As John Mueller has explained, to justify expenditure on these weapons, existing threats must be grossly exaggerated and new ones confected. Today, alleged dangers posed to the West by Russia and China are being reprised through the tried and tested ideological system with a compliant Fourth Estate, conformist academics and obedient think tanks only too happy to take the lead. Russia’s attack on Ukraine has been a stupendous bonanza for America’s military industrial complex.

Earlier concoctions such as ‘communist aggression’, the ‘war on terror’, ‘pre-emption’ and ‘democracy enhancement’ have been succeeded by ‘Chinese aggression’ and the ‘new authoritarianism’. The descriptions may change but the intent doesn’t: keep the public frightened.

Washington’s friends in Canberra, salivating at the technological boost provided by the AUKUS submarine acquisitions, are more than happy to echo and amplify these warnings. Transferring half a trillion dollars of public monies to private British and American military contractors for baroque weapons and boondoggles can only be achieved if the public is very scared of something, even if it is your most important trading partner.

Australia has vicariously adopted America’s technological fetishism, believing there are technological fixes such as nuclear-armed submarines and other high-tech weaponry, to Australia’s geo-political challenges in the Asia-Pacific. This view is likely to have the same unsuccessful outcomes that it has had in the past for the United States.

The West, especially Australia, needs China for trade and as a low cost manufacturing centre: its role is to complement the economic interests of transnational capital.

However US capital is not monolithic and is divided between a consumer sector based around offshore manufacturing centres, and the military sector which profits handsomely from arms sales to Taiwan and confronting the so-called China threat. These factions of capital have very different interests. Which prevails?

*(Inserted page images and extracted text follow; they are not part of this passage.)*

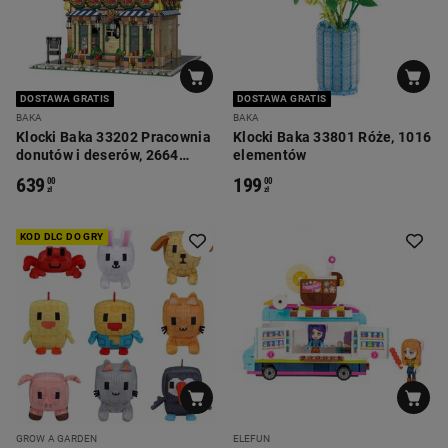
DOSTAWA GRATIS
DOSTAWA GRATIS
BAKA
BAKA
Klocki Baka 33202 Pracownia
Klocki Baka 33801 Róże, 1016
donutów i deserów, 2664
elementów
elementów
639
199
00
00
zł
zł
KOD DLC DO GRY
GROW A GARDEN
ELEFUN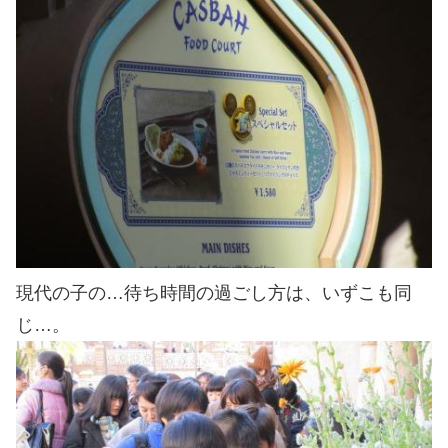
現代の子の…待ち時間の過ごし方は、いずこも同
じ…。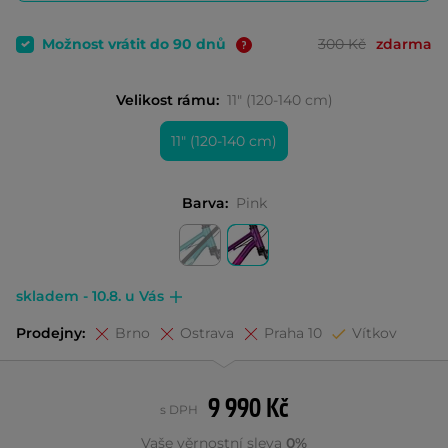
Možnost vrátit do 90 dnů
300 Kč
zdarma
Velikost rámu:
11" (120-140 cm)
11" (120-140 cm)
Barva:
Pink
skladem - 10.8. u Vás
Prodejny:
Brno
Ostrava
Praha 10
Vítkov
9 990 Kč
s DPH
Vaše věrnostní sleva
0%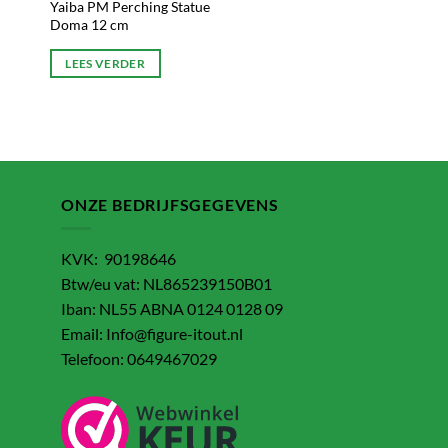
Yaiba PM Perching Statue
Doma 12 cm
LEES VERDER
ONZE BEDRIJFSGEGEVENS
KVK: 90198646
Btw/eu vat: NL865239150B01
Iban: NL55 ABNA 0124 0128 09
Email: Info@figure-itout.nl
Telefoon: 0649467029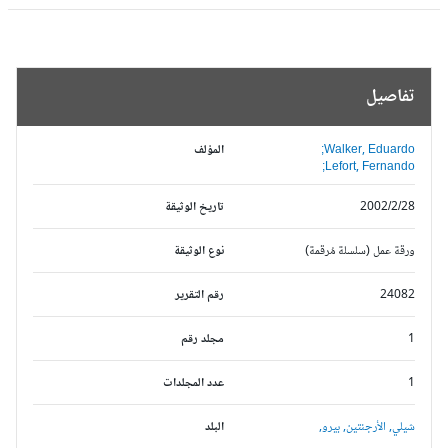
تفاصيل
Walker, Eduardo;
المؤلف
Lefort, Fernando;
2002/2/28
تاريخ الوثيقة
ورقة عمل (سلسلة مُرقمة)
نوع الوثيقة
24082
رقم التقرير
1
مجلد رقم
1
عدد المجلدات
شيلي,
الأرجنتين,
بيرو,
البلد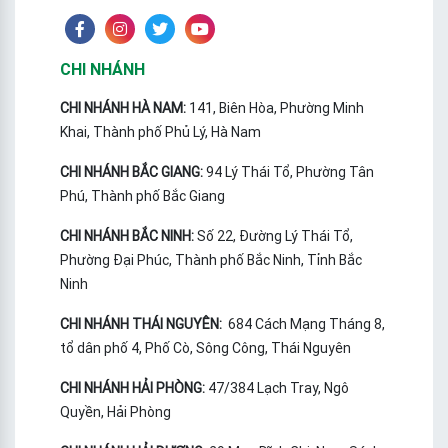
CHI NHÁNH
CHI NHÁNH HÀ NAM:
141, Biên Hòa, Phường Minh
Khai, Thành phố Phủ Lý, Hà Nam
CHI NHÁNH BẮC GIANG:
94 Lý Thái Tổ, Phường Tân
Phú, Thành phố Bắc Giang
CHI NHÁNH BẮC NINH:
Số 22, Đường Lý Thái Tổ,
Phường Đại Phúc, Thành phố Bắc Ninh, Tỉnh Bắc
Ninh
CHI NHÁNH THÁI NGUYÊN:
684 Cách Mạng Tháng 8,
tổ dân phố 4, Phố Cò, Sông Công, Thái Nguyên
CHI NHÁNH HẢI PHÒNG:
47/384 Lạch Tray, Ngô
Quyền, Hải Phòng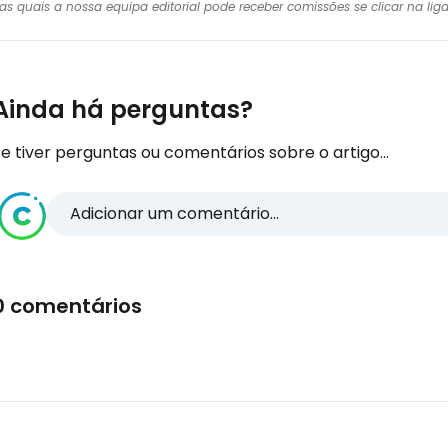
r das quais a nossa equipa editorial pode receber comissões se clicar na l
Ainda há perguntas?
e tiver perguntas ou comentários sobre o artigo...
Adicionar um comentário...
0 comentários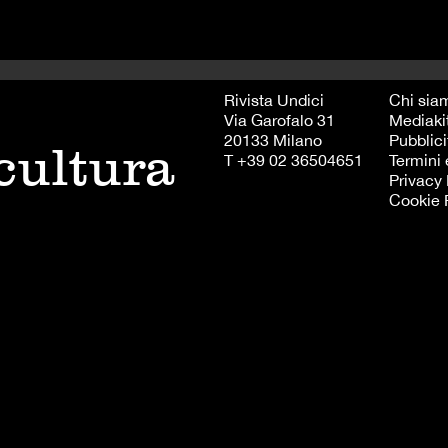
Rivista Undici
Chi sia
Via Garofalo 31
Mediaki
20133 Milano
Pubblici
 cultura
T +39 02 36504651
Termini 
Privacy 
Cookie 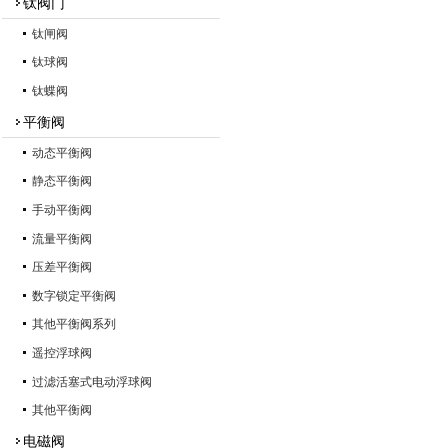
钛阀门
钛闸阀
钛球阀
钛蝶阀
平衡阀
动态平衡阀
静态平衡阀
手动平衡阀
流量平衡阀
压差平衡阀
数字锁定平衡阀
其他平衡阀系列
遥控浮球阀
过滤活塞式电动浮球阀
其他平衡阀
电磁阀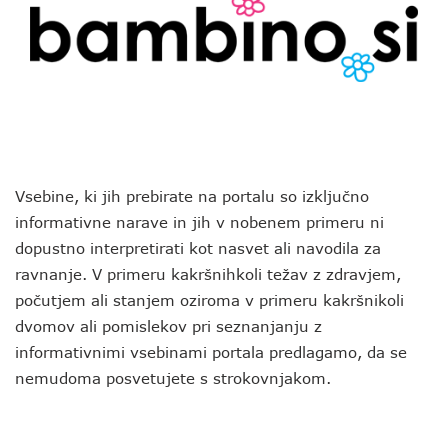
Vsebine, ki jih prebirate na portalu so izključno
informativne narave in jih v nobenem primeru ni
dopustno interpretirati kot nasvet ali navodila za
ravnanje. V primeru kakršnihkoli težav z zdravjem,
počutjem ali stanjem oziroma v primeru kakršnikoli
dvomov ali pomislekov pri seznanjanju z
informativnimi vsebinami portala predlagamo, da se
nemudoma posvetujete s strokovnjakom.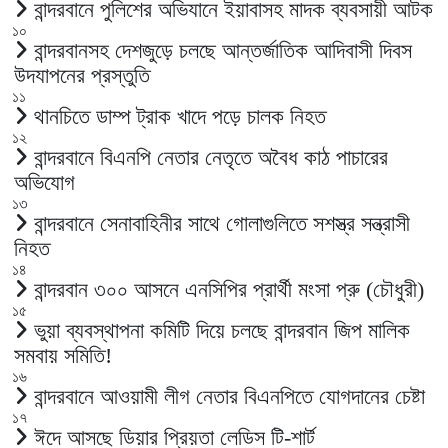
বান্দরবানে পুলিশের অভিযানে ইয়াবাসহ মাদক ব্যবসায়ী আটক
১০
বান্দরবানসহ দেশজুড়ে চলছে আন্তর্জাতিক আদিবাসী দিবস
উদযাপনের প্রস্তুতি
১১
থানচিতে ডাম্প ট্রাক খাদে পড়ে চালক নিহত
১২
বান্দরবানে বিএনপি নেতার নেতৃতে অবৈধ কাঠ পাচারের
অভিযোগ
১৩
বান্দরবানে সেনাবাহিনীর সাথে গোলাগুলিতে সশস্ত্র সন্ত্রাসী
নিহত
১৪
বান্দরবান ৩০০ আসনে এনসিপির প্রার্থী মংসা প্রু (চৌধুরী)
১৫
ভুয়া ব্যবস্থাপনা কমিটি দিয়ে চলছে বান্দরবান জিপ মালিক
সমবায় সমিতি!
১৬
বান্দরবানে আওয়ামী লীগ নেতার বিএনপিতে যোগদানের চেষ্টা
১৭
ঈদে আসছে ডিয়ার প্রিয়তা লেডিস টি-শার্ট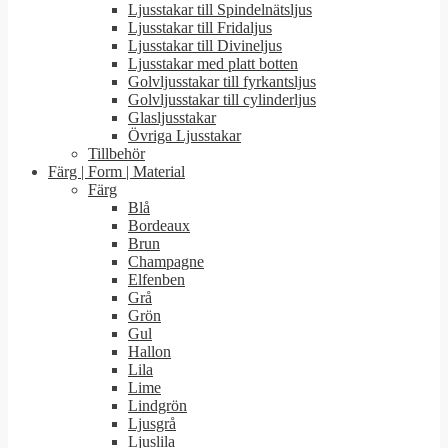
Ljusstakar till Spindelnätsljus
Ljusstakar till Fridaljus
Ljusstakar till Divineljus
Ljusstakar med platt botten
Golvljusstakar till fyrkantsljus
Golvljusstakar till cylinderljus
Glasljusstakar
Övriga Ljusstakar
Tillbehör
Färg | Form | Material
Färg
Blå
Bordeaux
Brun
Champagne
Elfenben
Grå
Grön
Gul
Hallon
Lila
Lime
Lindgrön
Ljusgrå
Ljuslila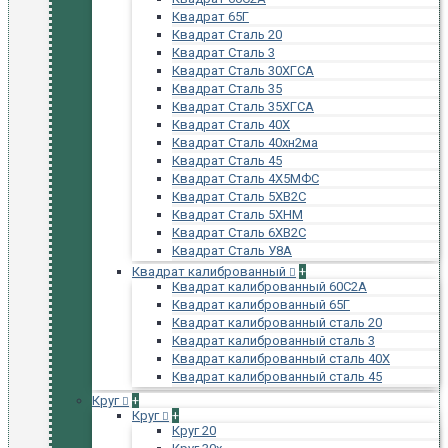
Квадрат 65Г
Квадрат Сталь 20
Квадрат Сталь 3
Квадрат Сталь 30ХГСА
Квадрат Сталь 35
Квадрат Сталь 35ХГСА
Квадрат Сталь 40Х
Квадрат Сталь 40хн2ма
Квадрат Сталь 45
Квадрат Сталь 4Х5МФС
Квадрат Сталь 5ХВ2С
Квадрат Сталь 5ХНМ
Квадрат Сталь 6ХВ2С
Квадрат Сталь У8А
Квадрат калиброванный
+
Квадрат калиброванный 60С2А
Квадрат калиброванный 65Г
Квадрат калиброванный сталь 20
Квадрат калиброванный сталь 3
Квадрат калиброванный сталь 40Х
Квадрат калиброванный сталь 45
Круг
+
Круг
+
Круг 20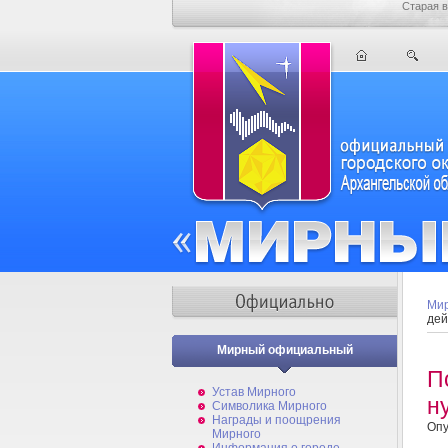
Старая в
Мир
дей
Мирный официальный
П
Устав Мирного
н
Символика Мирного
Награды и поощрения
Опу
Мирного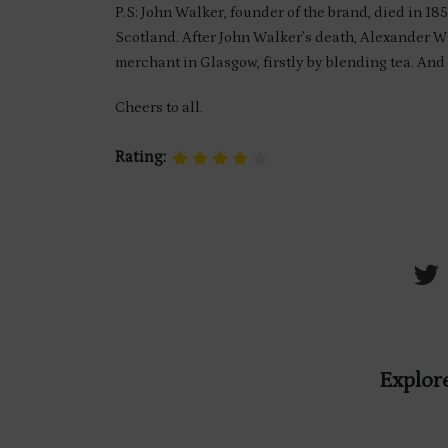
P.S: John Walker, founder of the brand, died in 1
Scotland. After John Walker’s death, Alexander Wal
merchant in Glasgow, firstly by blending tea. And w
Cheers to all.
Rating:
Explore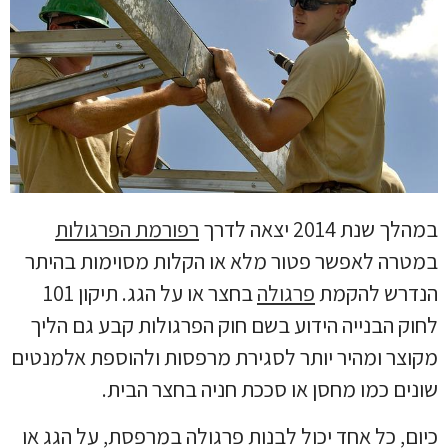
במהלך שנת 2014 יצאה לדרך
רפורמת הפרגולות
במטרה לאפשר פטור מלא או הקלות מסוימות בהיתר
הנדרש להקמת
פרגולה
בחצר או על הגג. תיקון 101
לחוק הבנייה הידוע בשם חוק הפרגולות קבע גם הליך
מקוצר ומהיר יותר לסגירת מרפסות ולהוספת אלמנטים
שונים כמו מחסן או סככת חניה בחצר הבית.
כיום, כל אחד יכול לבנות פרגולה במרפסת, על הגג או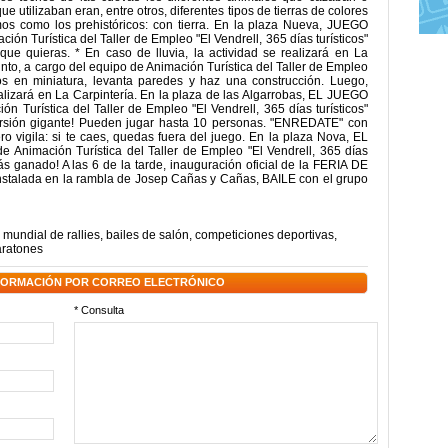
ue utilizaban eran, entre otros, diferentes tipos de tierras de colores
mos como los prehistóricos: con tierra. En la plaza Nueva, JUEGO
n Turística del Taller de Empleo "El Vendrell, 365 días turísticos"
que quieras. * En caso de lluvia, la actividad se realizará en La
into, a cargo del equipo de Animación Turística del Taller de Empleo
llos en miniatura, levanta paredes y haz una construcción. Luego,
realizará en La Carpintería. En la plaza de las Algarrobas, EL JUEGO
 Turística del Taller de Empleo "El Vendrell, 365 días turísticos"
 versión gigante! Pueden jugar hasta 10 personas. "ENREDATE" con
ero vigila: si te caes, quedas fuera del juego. En la plaza Nova, EL
nimación Turística del Taller de Empleo "El Vendrell, 365 días
ás ganado! A las 6 de la tarde, inauguración oficial de la FERIA DE
nstalada en la rambla de Josep Cañas y Cañas, BAILE con el grupo
,
mundial de rallies
,
bailes de salón
,
competiciones deportivas
,
ratones
NFORMACIÓN POR CORREO ELECTRÓNICO
* Consulta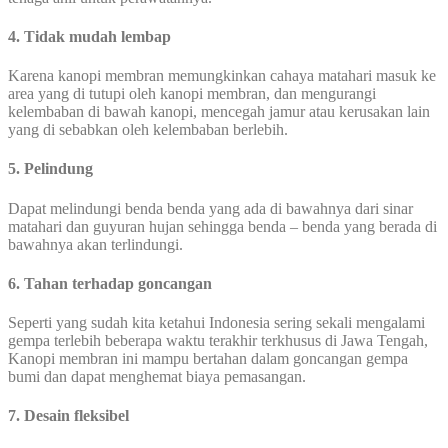
4. Tidak mudah lembap
Karena kanopi membran memungkinkan cahaya matahari masuk ke
area yang di tutupi oleh kanopi membran, dan mengurangi
kelembaban di bawah kanopi, mencegah jamur atau kerusakan lain
yang di sebabkan oleh kelembaban berlebih.
5. Pelindung
Dapat melindungi benda benda yang ada di bawahnya dari sinar
matahari dan guyuran hujan sehingga benda – benda yang berada di
bawahnya akan terlindungi.
6. Tahan terhadap goncangan
Seperti yang sudah kita ketahui Indonesia sering sekali mengalami
gempa terlebih beberapa waktu terakhir terkhusus di Jawa Tengah,
Kanopi membran ini mampu bertahan dalam goncangan gempa
bumi dan dapat menghemat biaya pemasangan.
7. Desain fleksibel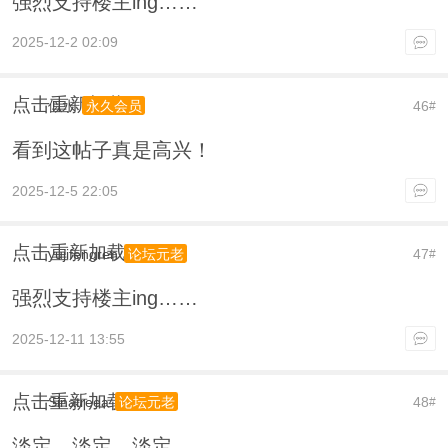
强烈支持楼主ing……
2025-12-2 02:09
点击重新加载
似水
46
永久会员
#
看到这帖子真是高兴！
2025-12-5 22:05
点击重新加载
yujifengren
47
论坛元老
#
强烈支持楼主ing……
2025-12-11 13:55
点击重新加载
Sinatreea
48
论坛元老
#
淡定，淡定，淡定……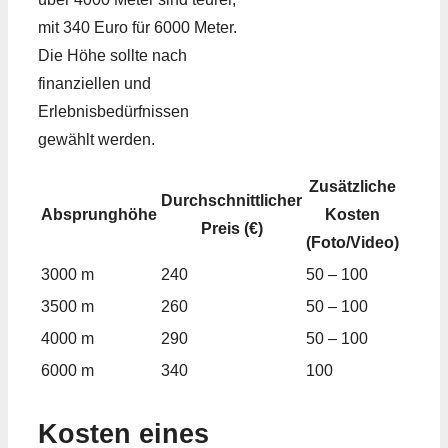
mit 340 Euro für 6000 Meter.
Die Höhe sollte nach
finanziellen und
Erlebnisbedürfnissen
gewählt werden.
Zusätzliche
Durchschnittlicher
Absprunghöhe
Kosten
Preis (€)
(Foto/Video)
3000 m
240
50 – 100
3500 m
260
50 – 100
4000 m
290
50 – 100
6000 m
340
100
Kosten eines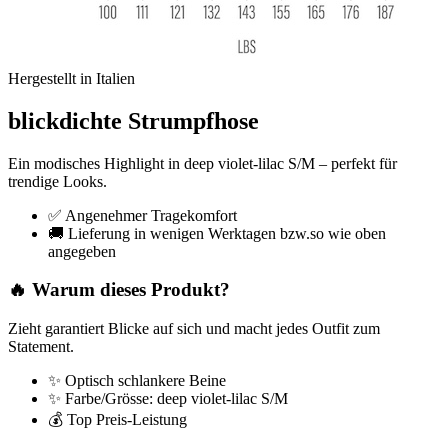
Hergestellt in Italien
blickdichte Strumpfhose
Ein modisches Highlight in deep violet-lilac S/M – perfekt für
trendige Looks.
✅ Angenehmer Tragekomfort
🚚 Lieferung in wenigen Werktagen bzw.so wie oben
angegeben
🔥 Warum dieses Produkt?
Zieht garantiert Blicke auf sich und macht jedes Outfit zum
Statement.
✨ Optisch schlankere Beine
✨ Farbe/Grösse: deep violet-lilac S/M
💰 Top Preis-Leistung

In April, US Treasury Secretary Janet Yellen said China’s economic rise is fine providing it acknowledges US “leadership” of the global economy, a euphemism for terms dictated by Washington. She made it clear that national security takes precedence over the commercial interests of US investors in China, a view shared by National Security Advisor Jake Sullivan. This is bad news for those who believe in the pacifying tendencies of liberal economic interdependence.

Washington is already in an economic war with China, especially in high technology. It is pressuring the Netherlands, South Korea and Japan to break off exports to China. Australia is only exempt from this injunction because we have nothing high tech which China wants to buy.

What is the end game here, if there even is one? Do Canberra and Washington seriously believe that China will suddenly abandon its quest to be the dominant power in East Asia? Or will old Cold War binaries and enduring hostilities intensify, based on China’s refusal to take orders from the US and the need to maintain Western military dominance in the Asia-Pacific?

China is demonstrating that successful defiance of the US is both possible and popular outside the Western hemisphere. Meanwhile, Australia is clinging to a world view that, in significant respects, is heading in the opposite direction and is of diminishing relevance to the modern world.